University of East Anglia student who suffered smell and taste disorders to speak at specialist symposium

Published by  Communications

On 9th May 2023

L-R: Laura and Kirstie Goodchild

(L-R: Laura and Kirstie Goodchild)

A University of East Anglia (UEA) student and her sister, who both suffered with anosmia (smell loss) and parosmia (smell distortion), will be speaking about the impact of their experiences on Thursday 11 May at the UEA-Fifth Sense Smell and Taste Symposium 2023.  

This two-day symposium is being held on Thursday 11 and Friday 12 May, in the Council Chamber of the Registry building on UEA’s campus, though the sisters are only speaking on the first day of the event. 

Kirstie Goodchild, who is studying MSc Occupational Therapy at UEA, first struggled with anosmia in April 2020 following Covid infection.
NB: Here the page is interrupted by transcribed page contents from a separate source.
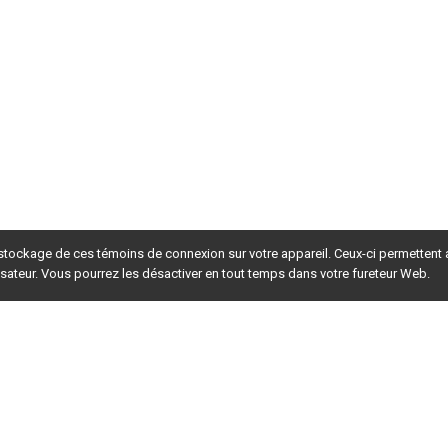
 stockage de ces témoins de connexion sur votre appareil. Ceux-ci permettent
lisateur. Vous pourrez les désactiver en tout temps dans votre fureteur Web.
rsion du site en
développement
. Pour la version en
production
,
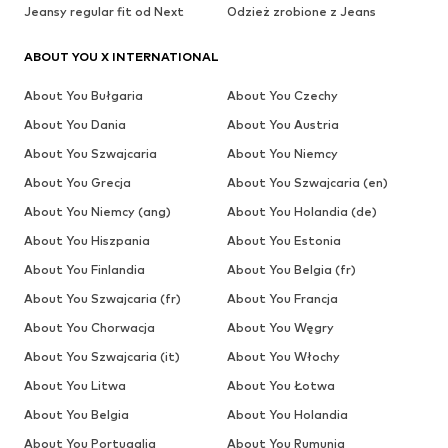
Jeansy regular fit od Next
Odzież zrobione z Jeans
ABOUT YOU X INTERNATIONAL
About You Bułgaria
About You Czechy
About You Dania
About You Austria
About You Szwajcaria
About You Niemcy
About You Grecja
About You Szwajcaria (en)
About You Niemcy (ang)
About You Holandia (de)
About You Hiszpania
About You Estonia
About You Finlandia
About You Belgia (fr)
About You Szwajcaria (fr)
About You Francja
About You Chorwacja
About You Węgry
About You Szwajcaria (it)
About You Włochy
About You Litwa
About You Łotwa
About You Belgia
About You Holandia
About You Portugalia
About You Rumunia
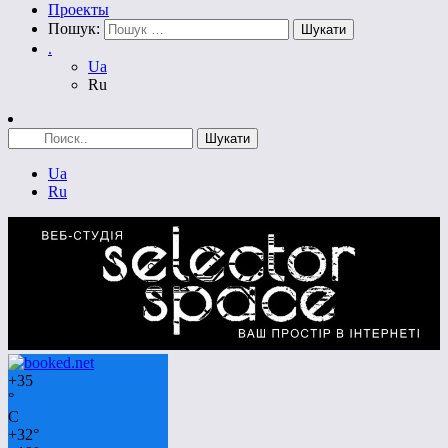
Проекты
Пошук:
.
Ua
Ru
Ua
Ru
+
35
°
C
+
32°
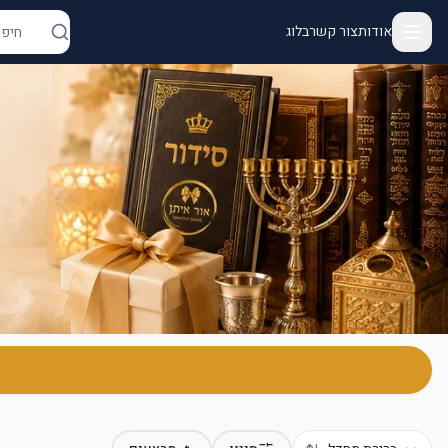
אודות
צור קשר
בלוג
ור איתן - יודאיקה ומתנות | מנורות, מזוזות, חנוכיות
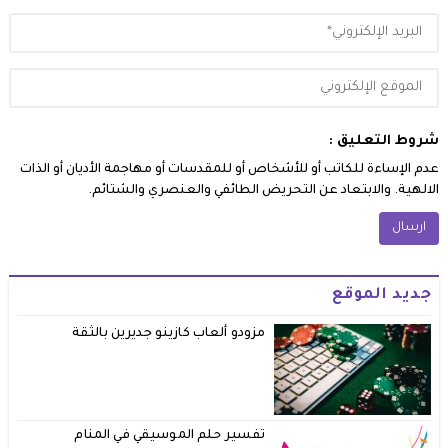
شروط التعليق :
عدم الإساءة للكاتب أو للأشخاص أو للمقدسات أو مهاجمة الأديان أو الذات
الالهية. والابتعاد عن التحريض الطائفي والعنصري والشتائم.
جديد الموقع
مزودو ألعاب كازينو جديرين بالثقة
تفسير حلم الموسيقي في المنام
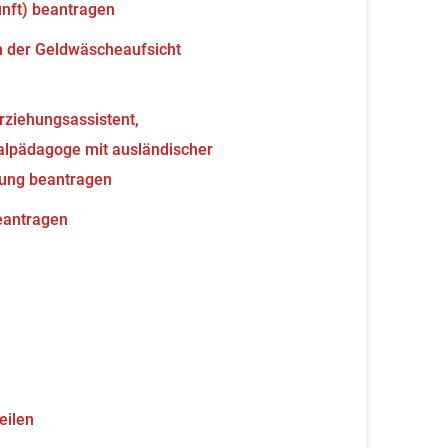
unft) beantragen
en der Geldwäscheaufsicht
erziehungsassistent,
ialpädagoge mit ausländischer
nung beantragen
beantragen
eilen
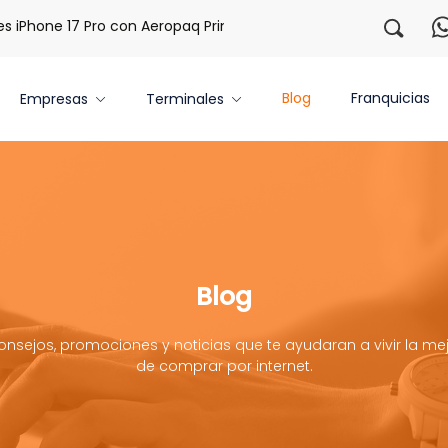
Phone 17 Pro con Aeropaq Prime
¡Regístrate con nosotros 
Blog
Franquicias
Empresas
Terminales
Blog
onsejos, promociones y noticias que te ayudaran a vivir la mej
de comprar por internet.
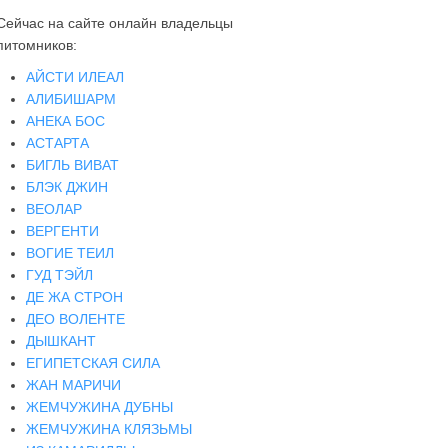
Сейчас на сайте онлайн владельцы
питомников:
АЙСТИ ИЛЕАЛ
АЛИБИШАРМ
АНЕКА БОС
АСТАРТА
БИГЛЬ ВИВАТ
БЛЭК ДЖИН
ВЕОЛАР
ВЕРГЕНТИ
ВОГИЕ ТЕИЛ
ГУД ТЭЙЛ
ДЕ ЖА СТРОН
ДЕО ВОЛЕНТЕ
ДЫШКАНТ
ЕГИПЕТСКАЯ СИЛА
ЖАН МАРИЧИ
ЖЕМЧУЖИНА ДУБНЫ
ЖЕМЧУЖИНА КЛЯЗЬМЫ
Though she experienced a brief period of normality when her senses returned for two months, she later developed parosmia, with some nauseating consequences. As the senses of smell and taste are so intricately linked, parosmia can cause foods that were previously appetising to become unpalatable.  
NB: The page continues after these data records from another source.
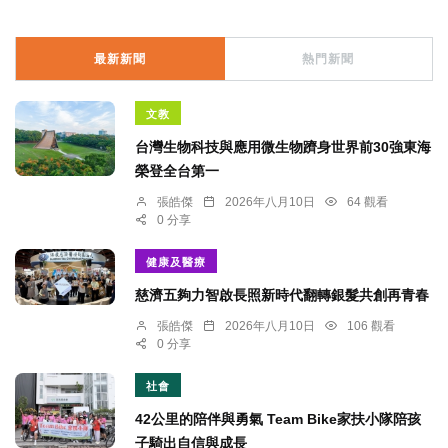
最新新聞
熱門新聞
文教
台灣生物科技與應用微生物躋身世界前30強東海
榮登全台第一
張皓傑
2026年八月10日
64 觀看
0 分享
健康及醫療
慈濟五夠力智啟長照新時代翻轉銀髮共創再青春
張皓傑
2026年八月10日
106 觀看
0 分享
社會
42公里的陪伴與勇氣 Team Bike家扶小隊陪孩
子騎出自信與成長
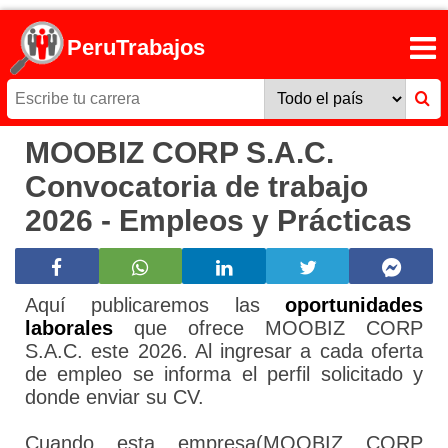
PeruTrabajos
MOOBIZ CORP S.A.C.
Convocatoria de trabajo
2026 - Empleos y Prácticas
Aquí publicaremos las
oportunidades
laborales
que ofrece MOOBIZ CORP
S.A.C. este 2026. Al ingresar a cada oferta
de empleo se informa el perfil solicitado y
donde enviar su CV.
Cuando esta empresa(MOOBIZ CORP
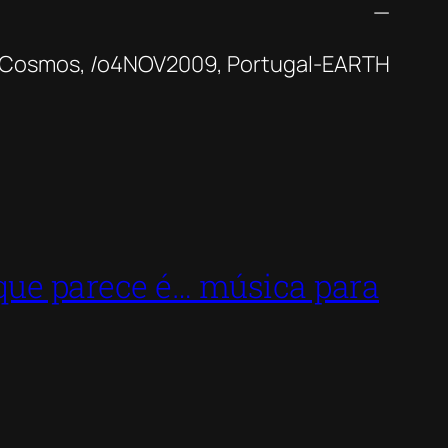
—
Cosmos, /o4NOV2009, Portugal-EARTH
ue parece é… música para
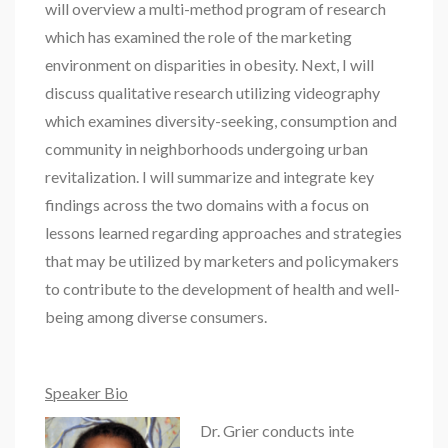
will overview a multi-method program of research
which has examined the role of the marketing
environment on disparities in obesity. Next, I will
discuss qualitative research utilizing videography
which examines diversity-seeking, consumption and
community in neighborhoods undergoing urban
revitalization. I will summarize and integrate key
findings across the two domains with a focus on
lessons learned regarding approaches and strategies
that may be utilized by marketers and policymakers
to contribute to the development of health and well-
being among diverse consumers.
Speaker Bi
o
Dr. Grier conducts inte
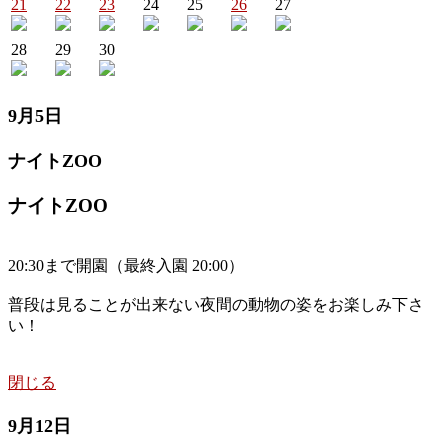
21
22
23
24
25
26
27
28
29
30
9月5日
ナイトZOO
ナイトZOO
20:30まで開園（最終入園 20:00）
普段は見ることが出来ない夜間の動物の姿をお楽しみ下さ
い！
閉じる
9月12日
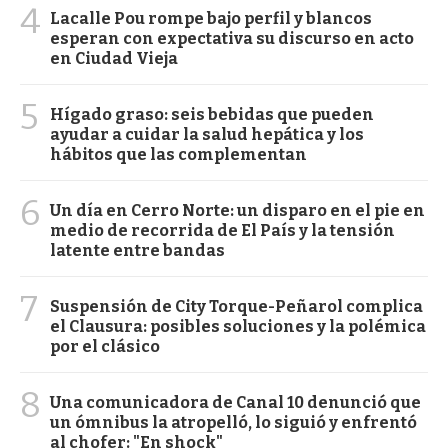
4
Lacalle Pou rompe bajo perfil y blancos
esperan con expectativa su discurso en acto
en Ciudad Vieja
5
Hígado graso: seis bebidas que pueden
ayudar a cuidar la salud hepática y los
hábitos que las complementan
6
Un día en Cerro Norte: un disparo en el pie en
medio de recorrida de El País y la tensión
latente entre bandas
7
Suspensión de City Torque-Peñarol complica
el Clausura: posibles soluciones y la polémica
por el clásico
8
Una comunicadora de Canal 10 denunció que
un ómnibus la atropelló, lo siguió y enfrentó
al chofer: "En shock"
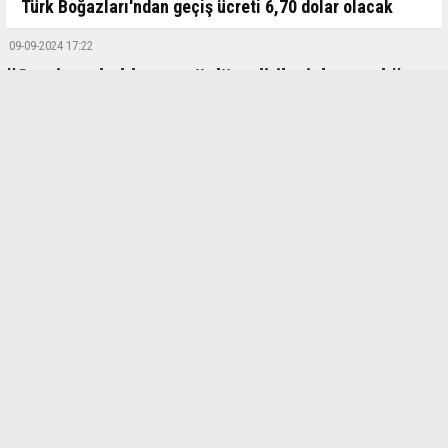
Türk Boğazları'ndan geçiş ücreti 6,70 dolar olacak
09-09-2024 17:22
’’Gayrimenkulde arz yönlü politika izlenecek’’
OVP’deki gayrimenkul politikasına değinen Emlak Uzmanı Mustafa
Hakan Özelmacıklı,’’OVP kapsamında kira ve konut fiyatlarındaki
gelişmeler göz önünde bulundurarak depremin oluşturduğu konut
stokundaki kayıpların telafisine yönelik yeni sosyal konut projelerin
geliştirilmesi planlanıyor’’ dedi.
Kirstie said: “The first thing I noticed was that my sweat was smelling rotten. That was very distressing for me because I could consistently smell it even though nobody else could, which meant I felt the need to shower all the time. 

“There was so much I couldn’t eat because of the taste. It’s so hard to describe the experience of eating foods with these distorted tastes and smells to someone who hasn’t lived it – the closest way is by imagining eating something very poisonous, rotten and bitter. I tried to power through at mealtimes but there was just no way to stomach most foods – it was almost a reflex to spit it out.”   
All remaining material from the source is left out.